■ **THE TASK**
A faithful copy of every entry, with the pictures removed, is what is needed here.
*** INPUT RECORDS Section Begins ***
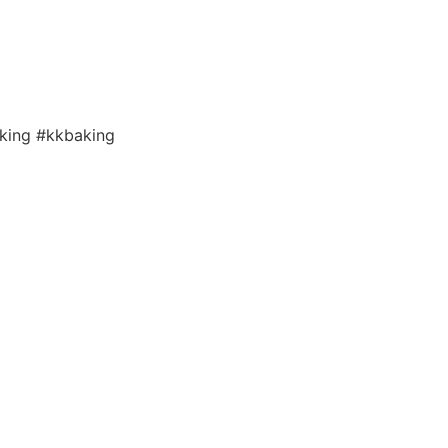
king #kkbaking
Kooperation
Tags Index
nicht verfügba
Produkte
*** INPUT RECORDS Section Ends ***
■ **ANSWER TO THE PROBLEM**
king #kkbaking
Kooperation
Tags Index
nicht verfügba
Produkte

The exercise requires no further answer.